What do I write in a communication journal?
Updated: Feb 28, 2020
One way I encourage foster parents to build connection with parents is to send a communication journal with the child to visits. This is particularly important if the foster parents are not transporting the child to the visits. I’m often asked by foster parents what they should write in the journal. Here are a few of my recommendations:
· Send pictures! Print off several pictures of the child. Ask the parents about their preferences for pictures in the future. Do they only want pictures of their child? Do they want pictures that include your family (if it makes you uncomfortable to share your family’s faces, get creative. Maybe a picture taken from the back or a picture where kids are hugging would feel more comfortable).
· If it feels genuine, let the parent know that your family is here to care for the child while the parent focuses on doing what he/she needs to do so the child can go home. Reassure the parent that you want to see them succeed and reunify with the child.
· I can only imagine how scary it must feel to a parent to have absolutely no idea who is caring for his/her child, or where the child is living. Use the visit journal to paint a picture of where the child is living, and who is caring for the child. Not comfortable sharing personal information? That’s ok! But think of things you can share that may be reassuring to a parent. Maybe you can share that you live in a neighborhood full of children and love to go to the park. Or maybe your family loves to be outdoors, and you guys love to hike. Think about what you might want to know about the people caring for your child if the roles were reversed.
· Ask the parent questions about his/her child. Some examples might be allergies, medications, routines, favorite foods, and family traditions.
· Ask the parent for input on caring for the child. Did you just get a clothing voucher? Consider asking the parent about preferred clothing styles/colors/etc.
· Are you open to the parent contacting you?

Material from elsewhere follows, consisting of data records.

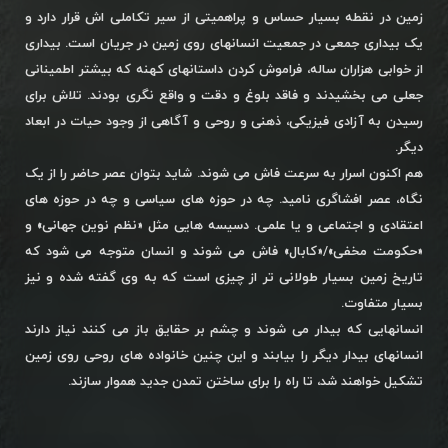
زمین در نقطه بسیار حساس و پراهمیتی از سیر تکاملی اش قرار دارد و
یک بیداری جمعی در جمعیت انسانهای روی زمین در جریان است. بیداری
از خوابی هزاران ساله، فراموش کردن داستانهای کهنه که بیشتر اطمینانی
جعلی می بخشیدند و فاقد بلوغ و دقت و واقع نگری بودند. تلاش برای
رسیدن به آزادی فیزیکی، ذهنی و روحی و آگاهی از وجود حیات در ابعاد
دیگر.
هم اکنون اسرار به سرعت فاش می شوند. شاید بتوان عصر حاضر را از یک
نگاه، عصر افشاگری نامید. چه در حوزه های سیاسی و چه در حوزه های
اعتقادی و اجتماعی و یا علمی. دسیسه هایی مثل «نظم نوین جهانی» و
«حکومت مخفی»/«کابال» فاش می شوند و انسان متوجه می شود که
تاریخ زمین بسیار طولانی تر از چیزی است که به وی گفته شده و نیز
بسیار متفاوت.
انسانهایی که بیدار می شوند و چشم بر حقایق باز می کنند نیاز دارند
انسانهای بیدار دیگر را بیابند و این چنین خانواده های روحی روی زمین
تشکیل خواهند شد، تا راه را برای ساختن تمدن جدید هموار سازند.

If so, this is a great place to share that info. Maybe it’s a Google voice number. Maybe it’s an email address? Maybe it’s a TinyBeans account (I’ll introduce you to this awesome app in my next post).

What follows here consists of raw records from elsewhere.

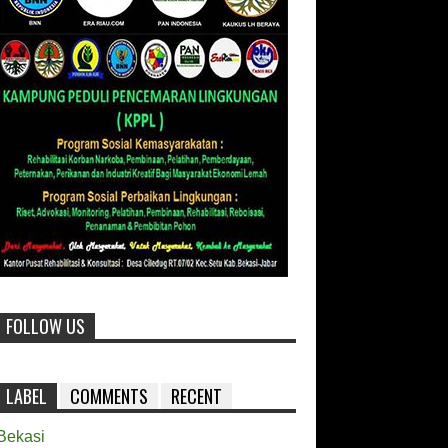
FOLLOW US
LABEL
COMMENTS
RECENT
Bekasi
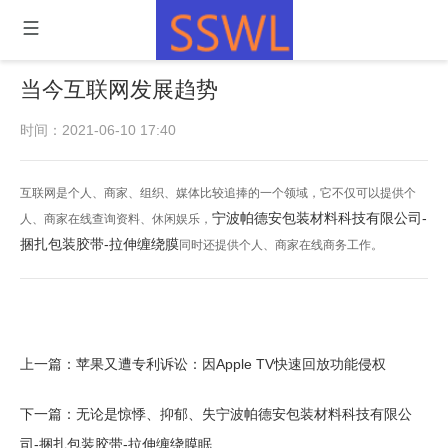
当今互联网发展趋势
时间：2021-06-10 17:40
互联网是个人、商家、组织、媒体比较追捧的一个领域，它不仅可以提供个
宁波帕德安包装材料科技有限公司-
人、商家在线查询资料、休闲娱乐，
捆扎包装胶带-拉伸缠绕膜
同时还提供个人、商家在线商务工作。
上一篇：
苹果又遭专利诉讼：因Apple TV快速回放功能侵权
下一篇：
无论是惊悸、抑郁、失宁波帕德安包装材料科技有限公
司-捆扎包装胶带-拉伸缠绕膜眠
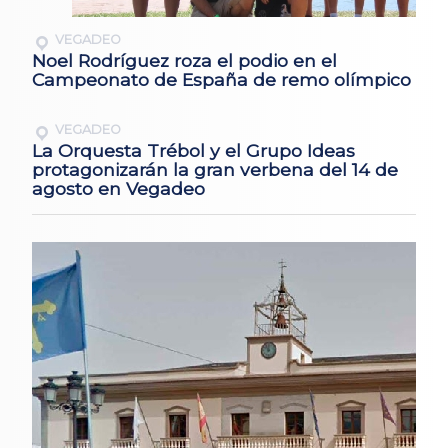
VEGADEO
Noel Rodríguez roza el podio en el
Campeonato de España de remo olímpico
VEGADEO
La Orquesta Trébol y el Grupo Ideas
protagonizarán la gran verbena del 14 de
agosto en Vegadeo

Here is an example of what I might write in a communication journal:
Dear Alice’s mom,
Hi, my name is Katie. My husband Jonathan and I are currently caring for your beautiful daughter Alice. Alice is such a fun, sweet child with an adorable personality! We have 3 other children, and live in a neighborhood full of kids and parks. Our family spends a lot of time playing outside and going on adventures.
If you have any suggestions of routines or like/dislikes that would help ease this transition for Alice, please let us know. We appreciate your help in making this difficult transition as easy as possible for her.
Please know that we honor and respect you as Alice’s mom, and want to see you and Alice together again. We have enclosed several pictures of Alice for you. Take care of yourself.
Katie and Jonathan
One last note – do not get attached to a specific journal. Journals go missing during visits all the time. I often hear from frustrated foster parents that journals never come back. It’s ok. Just keep sending new ones. Get some cheap notebooks from the Dollar Store and send a new one every visit if need be. Try to remember you are building a bridge, one step (or one journal) at a time. If you want to document something that does come back in a journal, like a super sweet note from a parent, snap a picture. These are awesome to put in a life book for kids in foster care.
It's daunting to write that first entry to someone you don't know at all, but in my experience, visit journals have been a great first step in building connection.